The calculator handles this by looking up 2026's England-and-Wales holiday calendar, enumerating each day from the start date, and only counting Mon-Fri that aren't holidays. The breakdown: 30 business days includes 30 working days, 14 weekend days, 2 bank holidays — 46 calendar days total from 29 April to 11 June.
Common Scenarios
SLA with 3 working days. Order placed Thursday afternoon → cut-off is Tuesday end-of-day (not Sunday). A Bank Holiday Monday adds another day.
Payroll cut-off. If payday is the 26th and the 26th falls on a Saturday, most employers bring it forward to Friday 25th — not a "business days" calculation but a conventional roll.
Payment terms. "Net 30 days" usually means calendar days, not working days. "30 working days" needs the tool — 30 working days in winter with a fortnight of Christmas bank holidays can be six calendar weeks.

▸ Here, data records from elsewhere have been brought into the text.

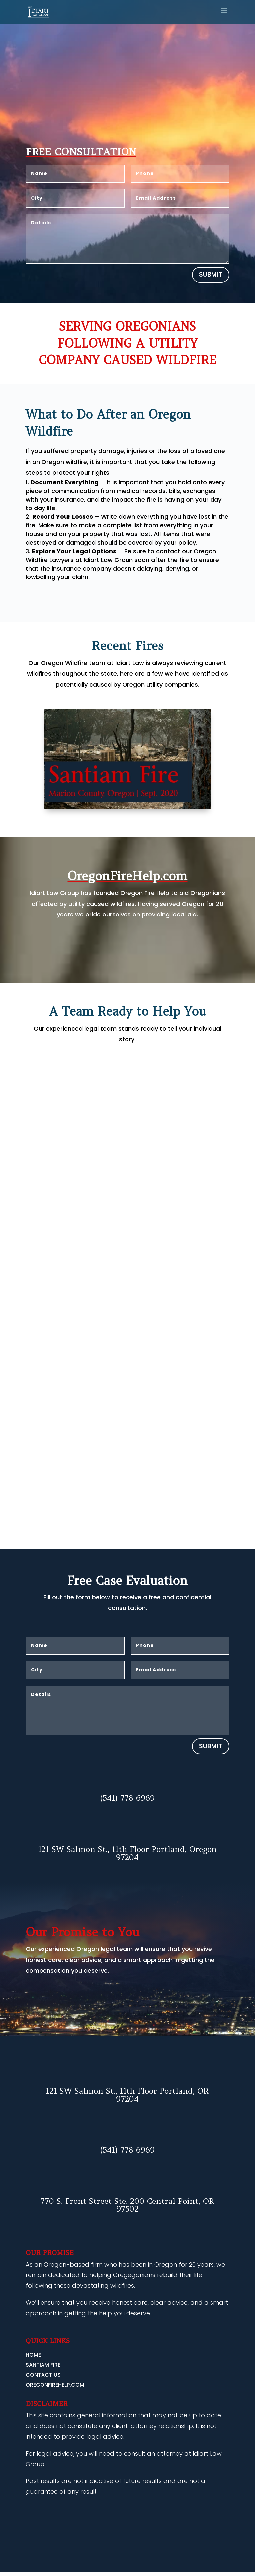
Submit (210, 274)
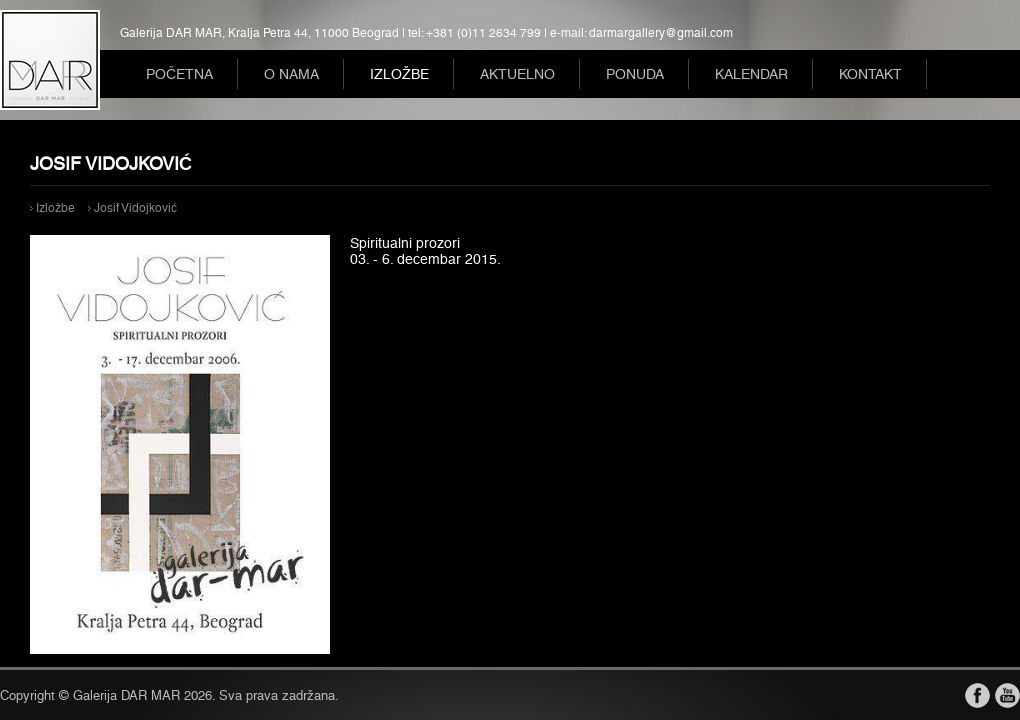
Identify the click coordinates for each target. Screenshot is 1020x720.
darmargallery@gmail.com (661, 33)
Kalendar (751, 74)
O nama (291, 74)
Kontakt (870, 74)
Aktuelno (517, 74)
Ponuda (635, 74)
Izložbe (399, 74)
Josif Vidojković (135, 208)
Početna (179, 74)
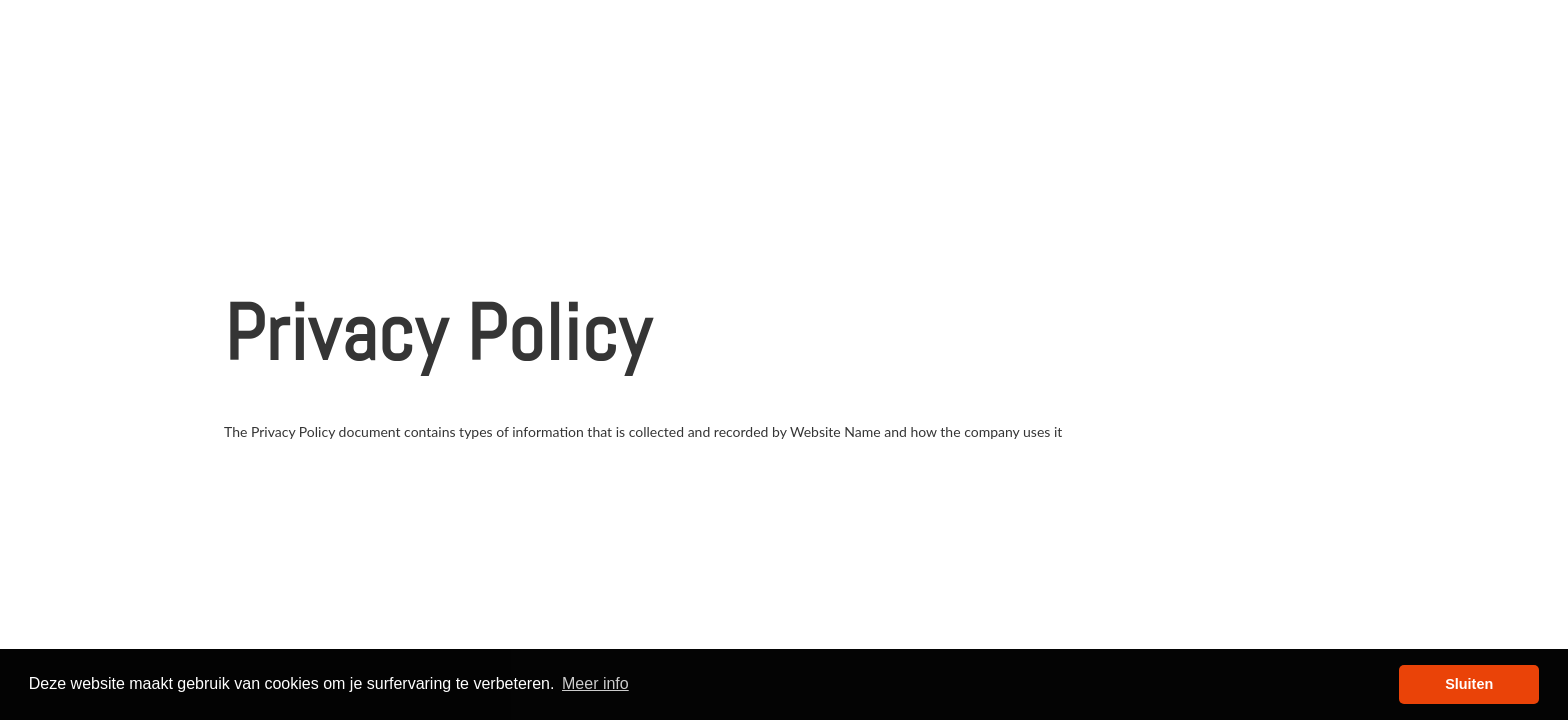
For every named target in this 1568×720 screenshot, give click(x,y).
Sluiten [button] (1469, 684)
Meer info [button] (595, 683)
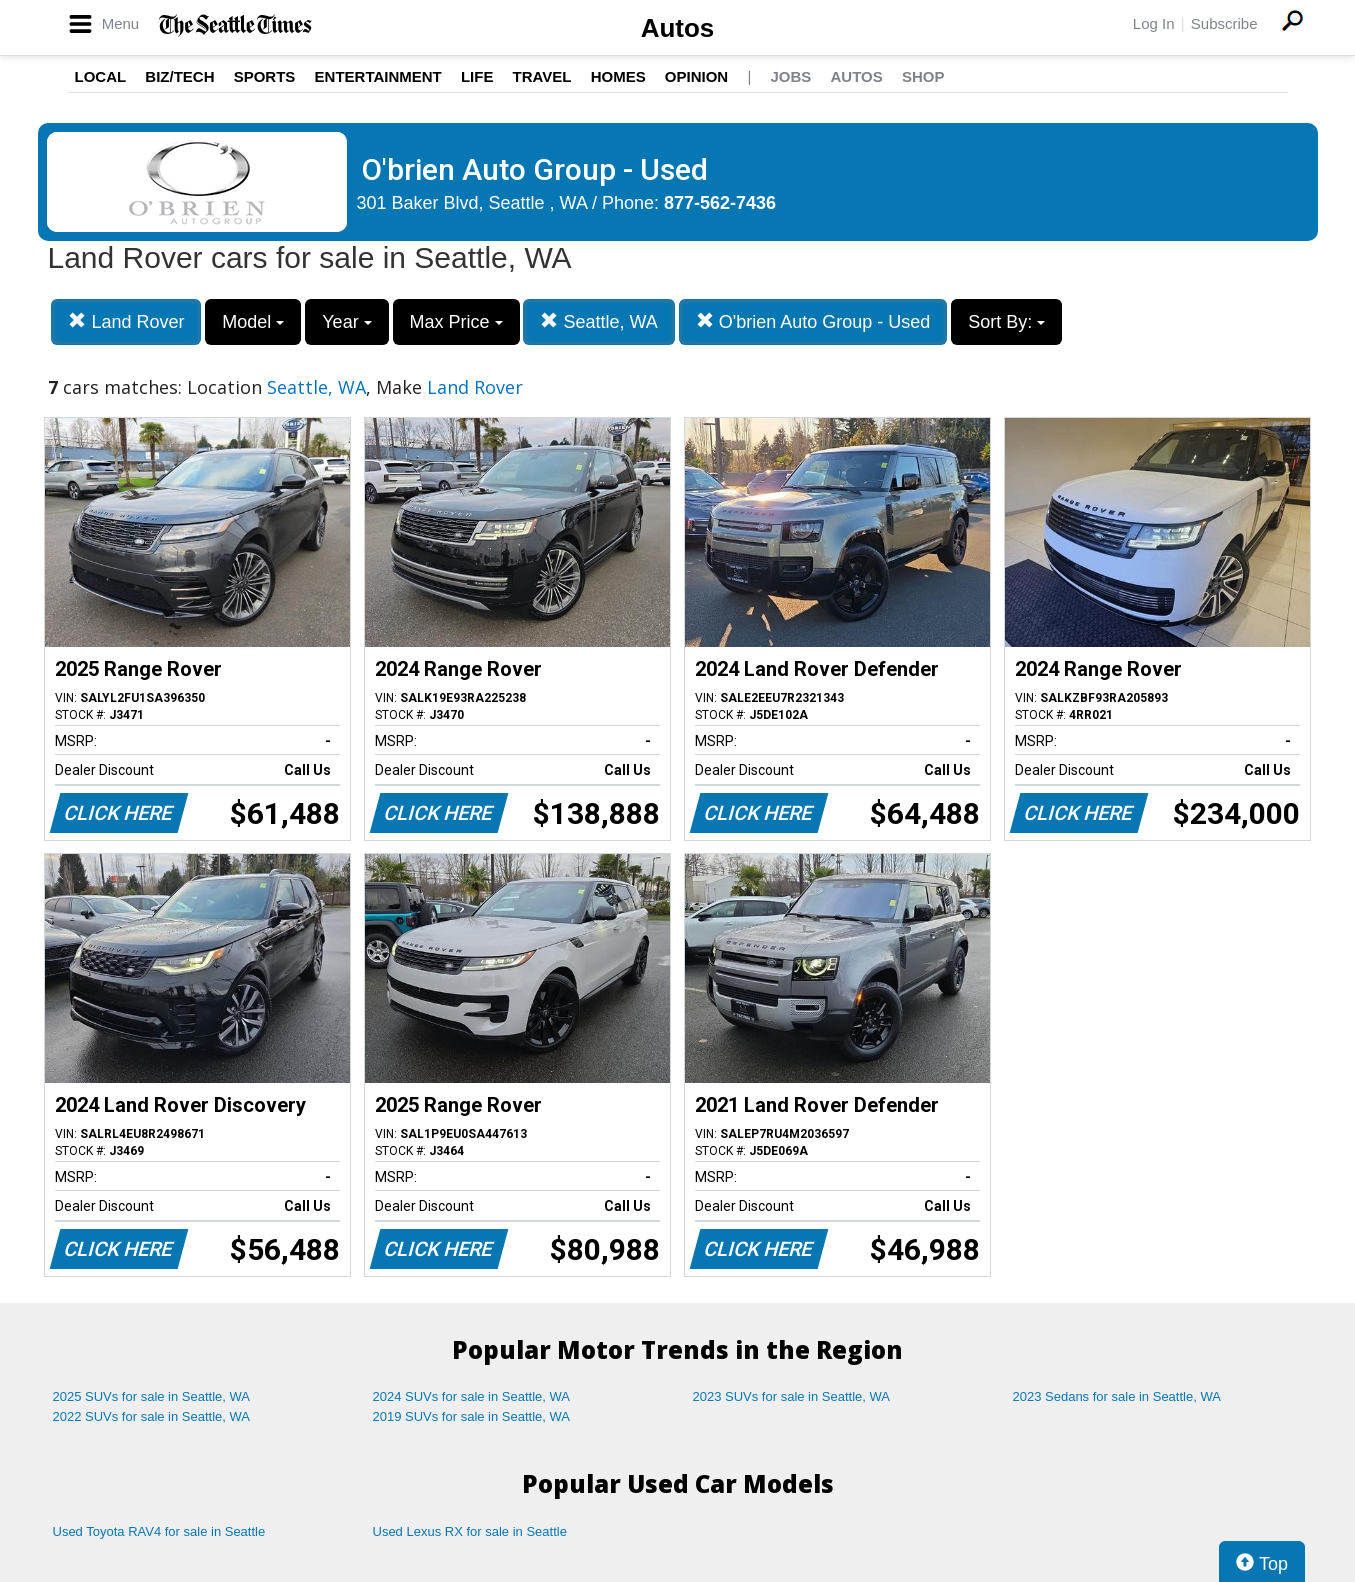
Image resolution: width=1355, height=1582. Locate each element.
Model (253, 322)
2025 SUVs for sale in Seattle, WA (152, 1396)
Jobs (790, 76)
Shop (923, 76)
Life (477, 76)
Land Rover (126, 321)
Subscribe (1224, 23)
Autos (678, 28)
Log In (1154, 23)
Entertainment (378, 76)
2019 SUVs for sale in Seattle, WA (472, 1416)
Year (346, 322)
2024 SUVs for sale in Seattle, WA (472, 1396)
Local (101, 76)
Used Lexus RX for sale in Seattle (470, 1531)
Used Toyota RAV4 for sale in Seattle (159, 1531)
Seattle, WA (598, 321)
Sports (265, 76)
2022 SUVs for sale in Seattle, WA (152, 1416)
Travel (542, 76)
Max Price (456, 322)
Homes (618, 76)
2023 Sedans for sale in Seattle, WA (1117, 1396)
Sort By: (1006, 322)
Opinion (696, 76)
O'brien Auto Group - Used (813, 321)
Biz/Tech (179, 76)
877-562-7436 (720, 203)
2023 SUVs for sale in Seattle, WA (792, 1396)
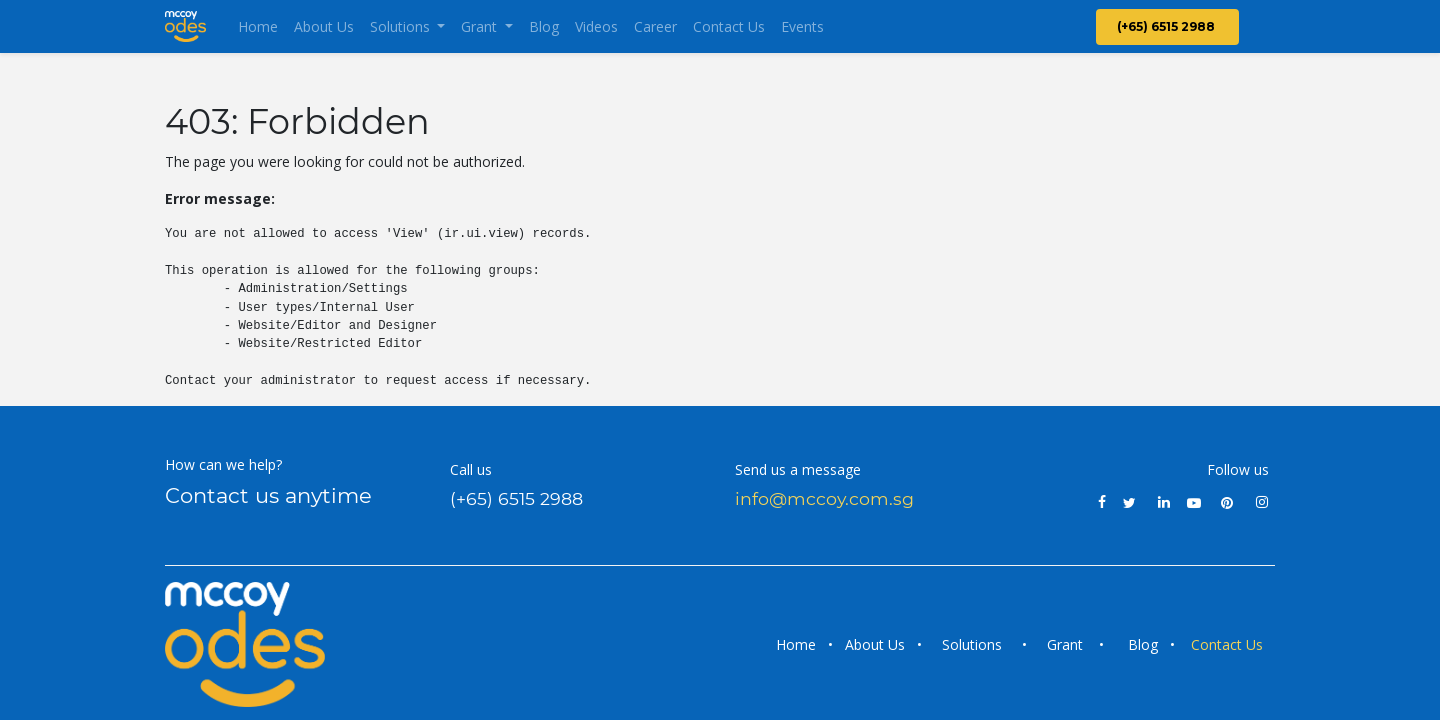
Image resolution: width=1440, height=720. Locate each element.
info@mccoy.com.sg (824, 498)
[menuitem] (258, 26)
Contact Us (1229, 644)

Legal deadlines. Court filing limits often specify "clear working days" — the deadline day itself doesn't count, only the 30 days before it. The tool's "excludes start date" toggle handles this.
UK Bank Holidays 2026
| Date | Day | Holiday | Regions |
|---|---|---|---|
| 1 Jan 2026 | Thu | New Year's Day | All UK |
| 2 Jan 2026 | Fri | 2 January | Scotland |
| 17 Mar 2026 | Tue | St Patrick's Day | N. Ireland |
| 3 Apr 2026 | Fri | Good Friday | All UK |
| 6 Apr 2026 | Mon | Easter Monday | All UK (except Scotland) |
| 4 May 2026 | Mon | Early May | All UK |
| 25 May 2026 | Mon | Spring Bank Holiday | All UK |
| 13 Jul 2026 | Mon | Battle of the Boyne | N. Ireland |
| 3 Aug 2026 | Mon | Summer Bank Holiday | Scotland |
| 31 Aug 2026 | Mon | Summer Bank Holiday | Eng, Wales, NI |
| 30 Nov 2026 | Mon | St Andrew's Day | Scotland |
| 25 Dec 2026 | Fri | Christmas Day | All UK |
| 28 Dec 2026 | Mon | Boxing Day (substitute) | All UK |
Common Mistakes
The first error is forgetting that Saturday is not a business day in UK use (it is in some countries' six-day working weeks, but not here). The second is counting holidays that only apply to one UK region as if they applied everywhere — Scotland's 2nd of January is a day off north of the border but a normal working day in London. The third is starting-date ambiguity: some conventions include the start date in the count ("inclusive") and some don't ("day 0"). For contract deadlines the convention is usually day 0 — the clock starts running the day after the reference event.